Malgré ce sursis, les habitants de N’tomikorobougou, restent sur le qui-vive, car ils craignent que les autorités ne remettent le projet à plus tard …

« Cheick Oumar Traoré (technicien bâtiment) :

« Le maire a sursis à sa décision pour calmer la population. Je suis technicien en dessin bâtiment. Je sais que cette décision du maire de surseoir au projet de l’auto gare n’empêche pas la mairie de faire déguerpir un jour ou l’autre les détaillants pour ce même projet. L’entreprise avec qui la mairie a convenu de l’achat de l’espace peut venir, même 5 ans après, construire son auto gare. Les conseillers qui sont avec nous doivent vérifier au bureau des domaines de la mairie l’évolution de l’espace en question. Sinon, le jour où l’entreprise a son permis de construire, rien ne pourra l’arrêter ».

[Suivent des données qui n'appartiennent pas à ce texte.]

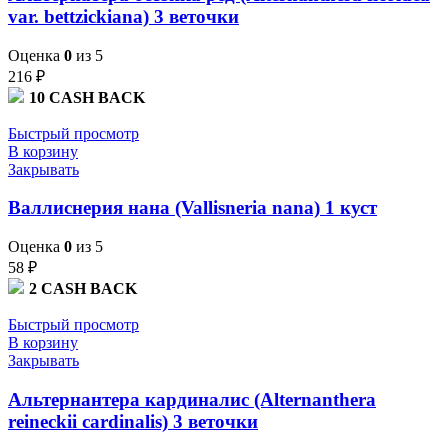
var. bettzickiana) 3 веточки
Оценка
0
из 5
216
₽
10
CASH BACK
Быстрый просмотр
В корзину
Закрывать
Валлиснерия нана (Vallisneria nana) 1 куст
Оценка
0
из 5
58
₽
2
CASH BACK
Быстрый просмотр
В корзину
Закрывать
Альтернантера кардиналис (Alternanthera
reineckii cardinalis) 3 веточки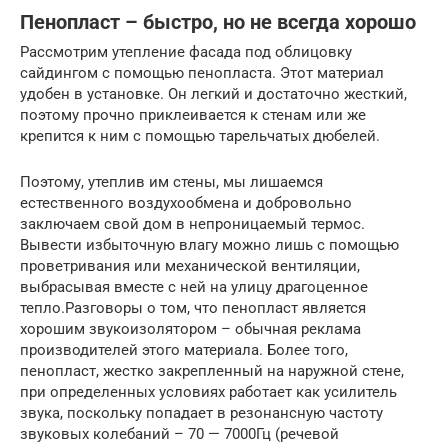
Пенопласт – быстро, но не всегда хорошо
Рассмотрим утепление фасада под облицовку
сайдингом с помощью пенопласта. Этот материал
удобен в установке. Он легкий и достаточно жесткий,
поэтому прочно приклеивается к стенам или же
крепится к ним с помощью тарельчатых дюбелей.
Поэтому, утеплив им стены, мы лишаемся
естественного воздухообмена и добровольно
заключаем свой дом в непроницаемый термос.
Вывести избыточную влагу можно лишь с помощью
проветривания или механической вентиляции,
выбрасывая вместе с ней на улицу драгоценное
тепло.Разговоры о том, что пенопласт является
хорошим звукоизолятором – обычная реклама
производителей этого материала. Более того,
пенопласт, жестко закрепленный на наружной стене,
при определенных условиях работает как усилитель
звука, поскольку попадает в резонансную частоту
звуковых колебаний – 70 — 7000Гц (речевой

Amadou Traoré (étudiant) :

« Le fait de surseoir à la date de déguerpissement des détaillants de notre marché a été une bonne chose de la part de notre maire. Cela permettra à la mairie de trouver, entre temps, une solution judicieuse à la situation. Je veux que le maire tienne compte de la préoccupation de la population de sa Commune lors de la prise d’une nouvelle décision ».

Bakary Traoré (enseignant) :

« Ce sursis de la date d’aménagement de notre marché ne suffit pas. On veut une décision qui annule le projet d’installation d’une auto gare dans notre quartier ».

Karamoko Kaba (détaillant au marché) :

« La décision du maire m’a beaucoup plu. Nous ne sommes pas contre l’aménagement du marché, mais c’est le projet d’installation de l’auto gare qui ne nous plaît pas. On veut qu’il l’annule ».

Abdoulaye Diarra (détaillant au marché) :

« On veut l’aménagement, pas l’auto-gare. Que le maire sursisse à sa décision ou pas, nous nous sommes décidés de faire tout pour que l’auto gare ne soit pas ici. Je veux que la mairie annule cette décision d’installation. A la place de la gare routière qu’elle construise des boutiques et d’autres choses agréables
». », écrit Les Echos du 10 août 2006.